Na Circolando a não admissão da companhia a concurso, mesmo sendo passível de recurso, foi recebida com “supresa” e “choque”. Ana Carvalhosa, a directora de produção, reconhece que não apresentaram uma das chamadas cartas de apoio mas defende que a exclusão é uma “reacção desproporcionada” que ignora uma “candidatura extensa, completa, cuidada, rigorosa”. “Acreditamos que a DGArtes vai ser razoável e aceitar que submetamos o documento que falhou, mas é preciso simplificar o sistema de candidatura, a plataforma. Justifica-se um processo que no fim de preenchidos todos os campos, todos os formulário, produz um PDF com 100 páginas?”

As companhias Ao Cabo Teatro e As Boas Raparigas…, a Divino Sospiro e os Encontros da Imagem (festival de fotografia de Braga) também ficaram de fora por falta ou inadequação da documentação apresentada, explicou a DGArtes. O Cão Danado, estrutura teatral, por exemplo, não redigiu toda a candidatura em português e a Apordoc foi considerada entidade “não elegível”.

Divorciado da realidade

Cíntia Gil, uma das directoras do DocLisboa, promovido pela Apordoc, assegura que a associação já mobilizou os seus advogados para recorrer da decisão. “A DGArtes considerou simplesmente que a Apordoc não se enquadra no tipo de entidades que podem candidatar-se, o que resulta de uma leitura descuidada do que é a actividade da associação. Eu até podia compreender a decisão se a Apordoc só fizesse o DocLisboa e o Panorama, apoiados pelo ICA [Instituto do Cinema e do Audiovisual], mas faz muito mais. Trabalha com artes plásticas, com fotografia, faz formação e tem uma programação regular de actividades culturais, que o regulamento exige. É incompreensível.”

Incompreensível é ainda a complexidade da candidatura, defende a directora do Doc. “O modelo é absolutamente rígido, difícil, e divorciado da realidade da maioria das entidades de produção cultural do país, que são estruturas frágeis, precárias, com equipas pequenas. É a terceira vez que tentamos candidatar-nos e há sempre qualquer coisa que falha. A plataforma parece ter sido criada para levantar problemas – uma candidatura aqui é incomparavelmente mais complexa do que as da Europa Criativa, que à partida são muito mais exigentes e têm de considerar pessoas de geografias e culturas muito diferentes.”

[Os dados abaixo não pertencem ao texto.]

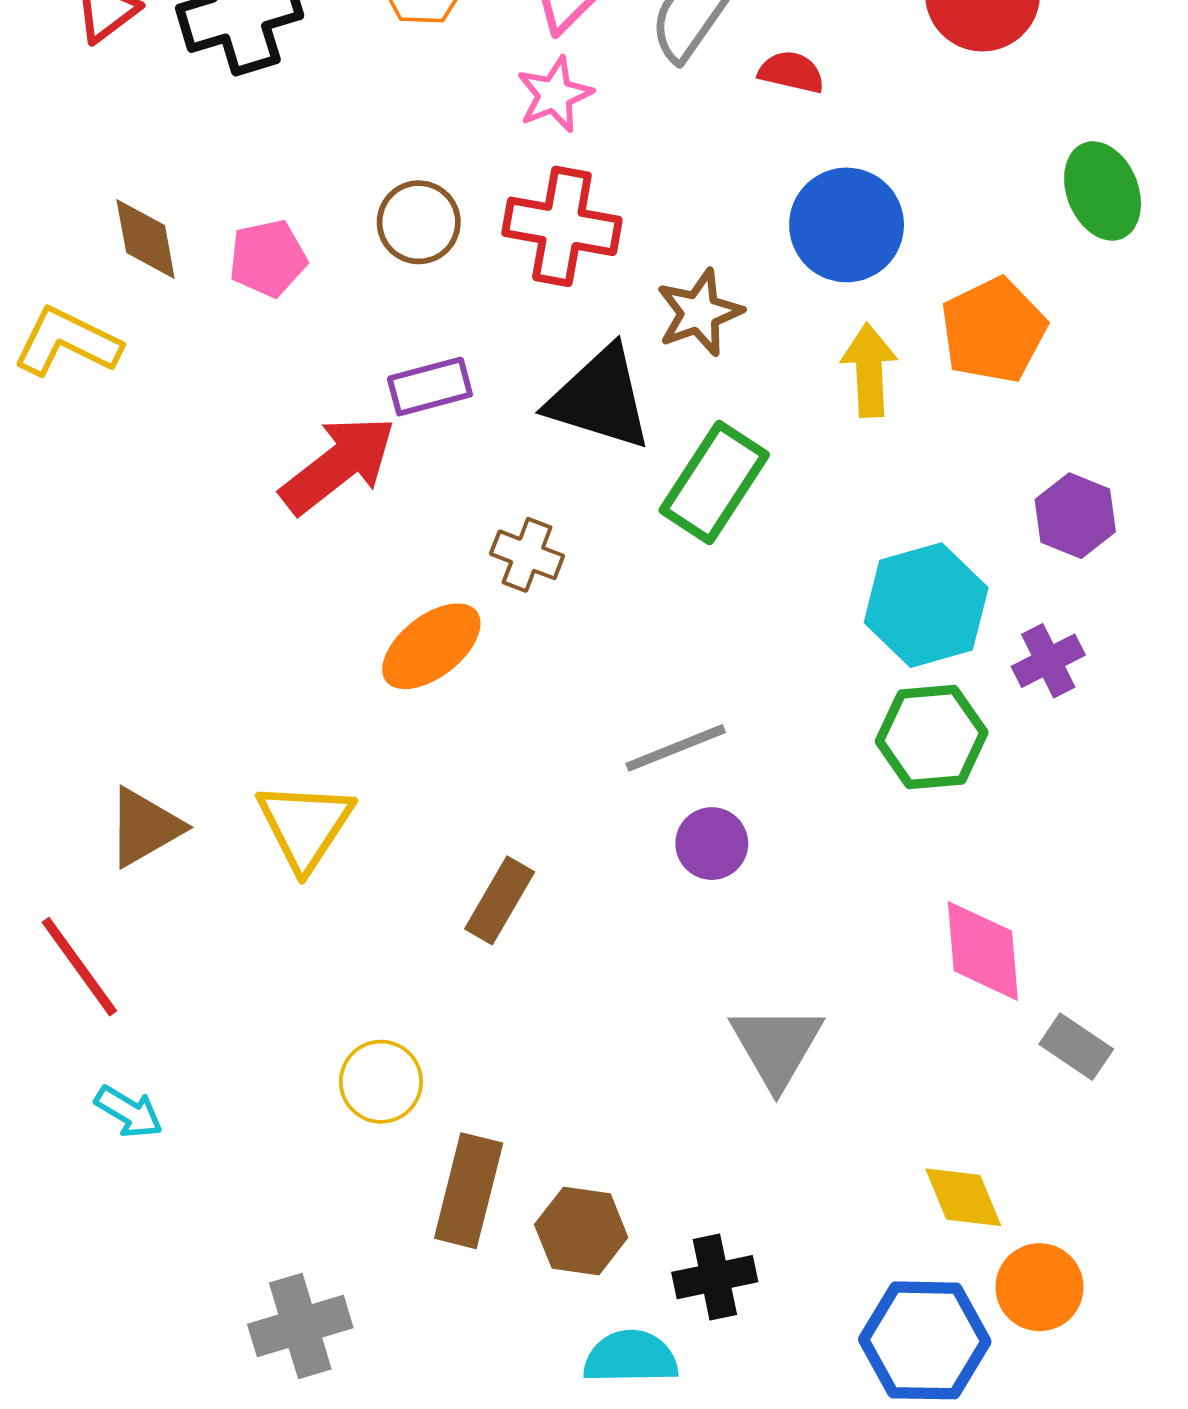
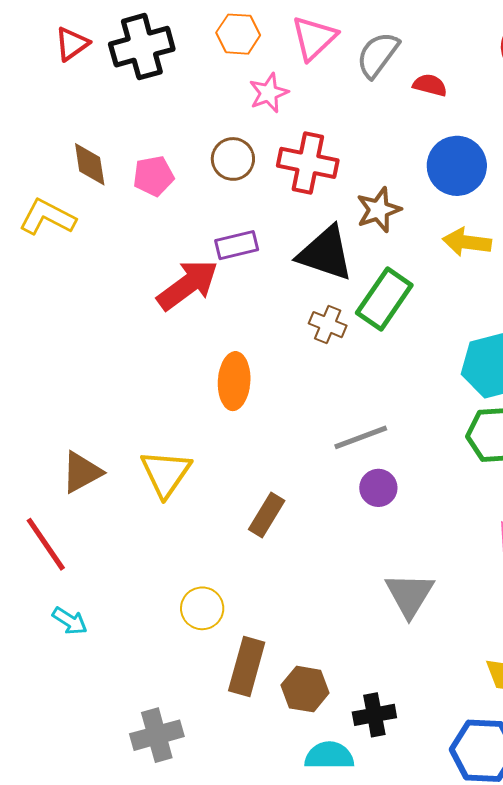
pink star: (555, 95) -> (269, 93), moved
yellow arrow: (869, 370) -> (467, 242), turned -81
brown cross: (527, 555) -> (328, 325), moved
orange ellipse: (431, 646) -> (234, 381), turned -50

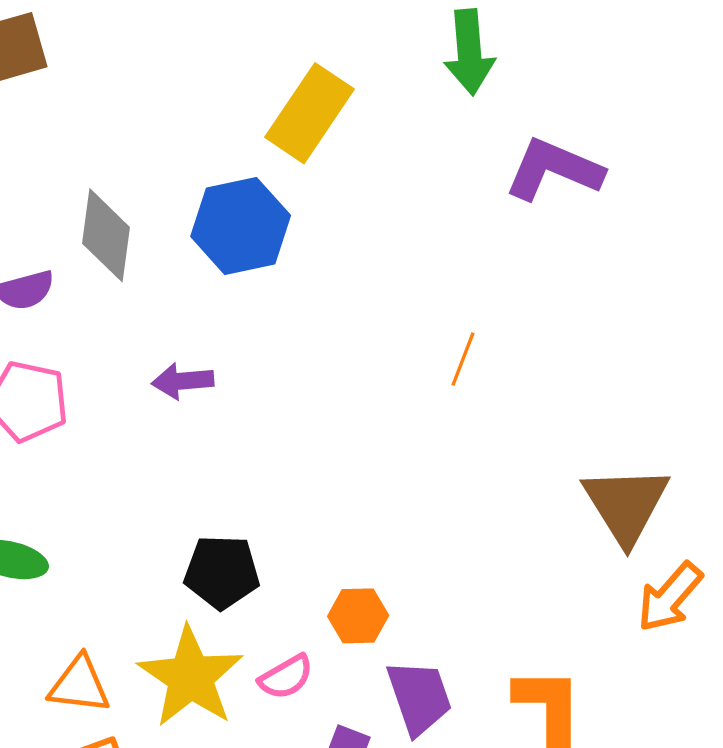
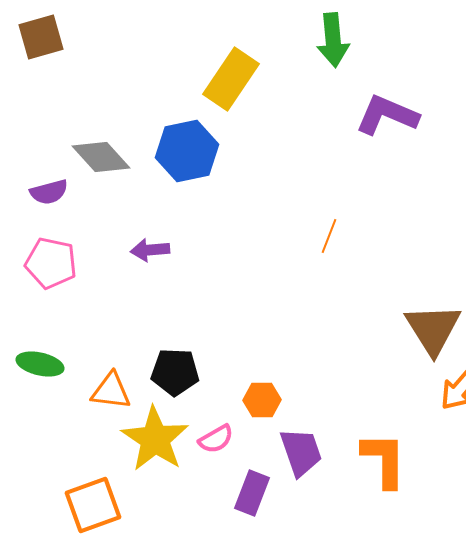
gray diamond: (106, 235) -> (101, 157), turned -50
orange triangle: (79, 685) -> (111, 391), moved

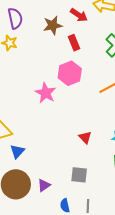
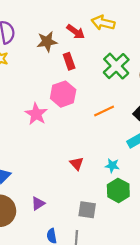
gray square: (79, 175) -> (87, 210), moved
purple triangle: (44, 185) -> (38, 203), moved

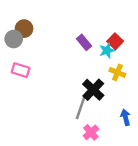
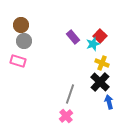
gray circle: (14, 39) -> (24, 41), moved
black cross: (93, 90) -> (100, 82), moved
pink cross: (91, 132) -> (66, 116), moved

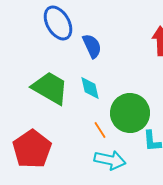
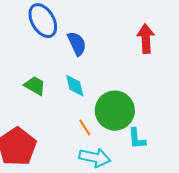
green trapezoid: (50, 88) -> (35, 86), size x0.6

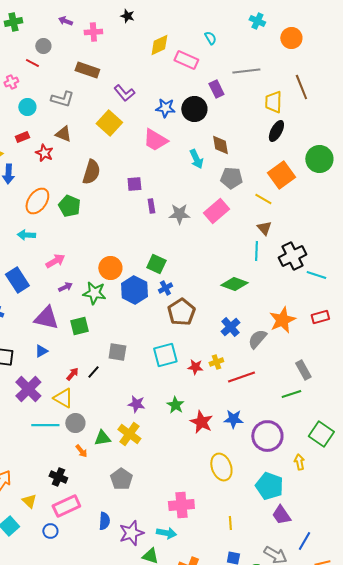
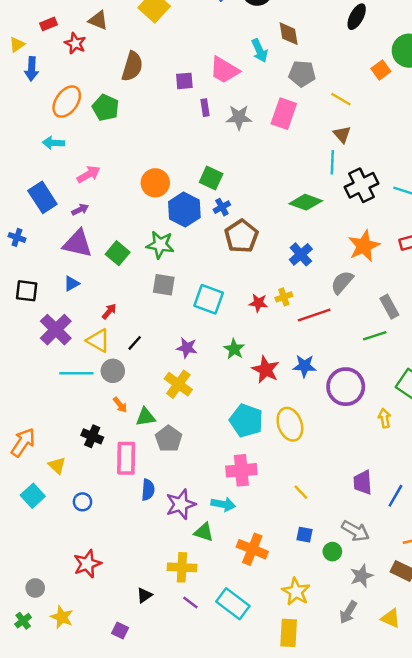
pink trapezoid: (155, 140) -> (224, 70), moved
orange square: (281, 175) -> (381, 70), moved, size x0.6
pink rectangle: (216, 211) -> (284, 114), turned -30
black cross: (292, 256) -> (361, 185), moved
purple arrow: (65, 287) -> (80, 210), moved
green star: (94, 293) -> (160, 245), moved
green square: (79, 326) -> (118, 253), turned -36
gray semicircle: (257, 339) -> (342, 282), moved
cyan square: (165, 355) -> (209, 299), moved, turned 35
black line: (93, 372) -> (135, 343), moved
green triangle: (102, 438) -> (146, 417), moved
cyan pentagon: (269, 486) -> (246, 421), moved
pink rectangle: (66, 506) -> (126, 458), moved, turned -64
purple trapezoid: (281, 515) -> (363, 482), turned 30
yellow line: (230, 523) -> (301, 492), turned -40
blue line: (304, 541) -> (395, 496), moved

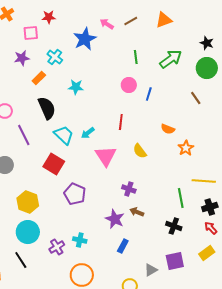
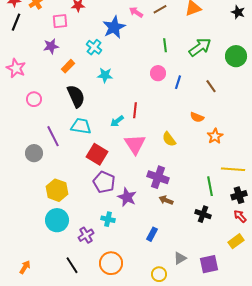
black star: (207, 43) -> (238, 12), moved
cyan cross: (55, 57) -> (94, 47), moved
brown line: (196, 98) -> (211, 86), moved
red line: (121, 122) -> (135, 110), moved
purple line: (24, 135) -> (53, 136), moved
cyan trapezoid: (64, 135) -> (81, 126), moved, turned -35
red square: (54, 164) -> (97, 154), moved
purple cross: (129, 189) -> (158, 177), size x1.5
purple star: (115, 219) -> (127, 197), moved
cyan cross: (80, 240) -> (108, 219), moved
black line: (21, 260) -> (72, 265), moved
purple square: (175, 261) -> (209, 264), moved

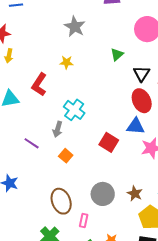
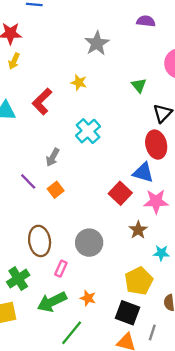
green triangle: (117, 54) -> (139, 85), turned -40
cyan cross: (74, 110) -> (88, 131), moved
red square: (109, 142) -> (120, 193), moved
purple line: (32, 143) -> (28, 181), moved
brown star: (135, 194) -> (138, 230), moved

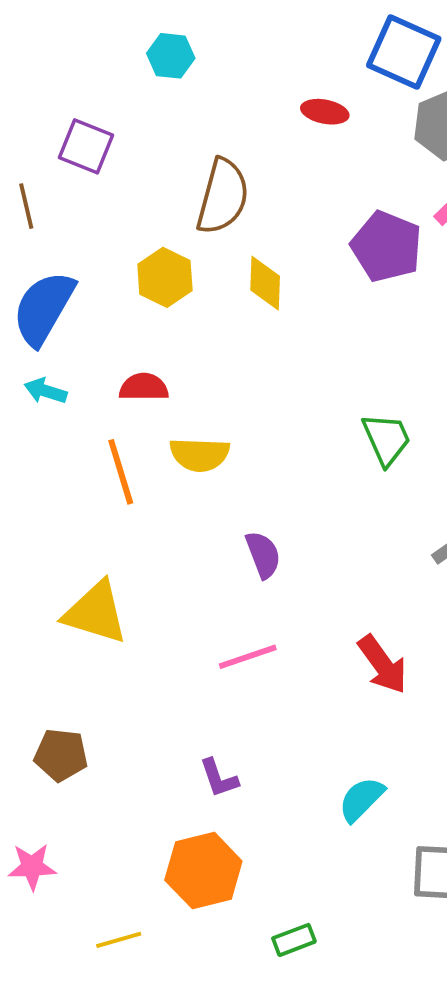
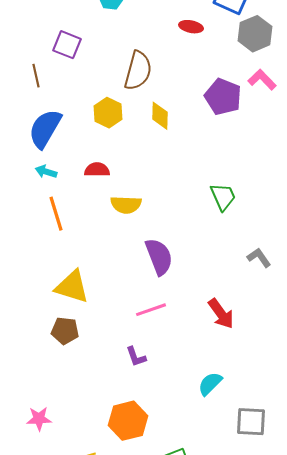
orange line: (121, 472) -> (56, 214), moved
purple semicircle: (263, 555) -> (159, 257), size x1.5
brown pentagon: (61, 755) -> (65, 331), moved
purple L-shape: (219, 778) -> (136, 357), moved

Mónica Guerreiro, a subdirectora-geral, garante que a DGArtes está disponível para ouvir todos os que quiserem refutar as decisões que levaram à lista, num clima de boa-fé e razoabilidade. Assegura que das 65 propostas que não foram admitidas, “pelo menos 44 correspondem a situações que, em sede de audiência prévia, podem vir a ver invertido o sentido da decisão e serem readmitidas”, desde que  apresentem “elementos esclarecedores para o processo”.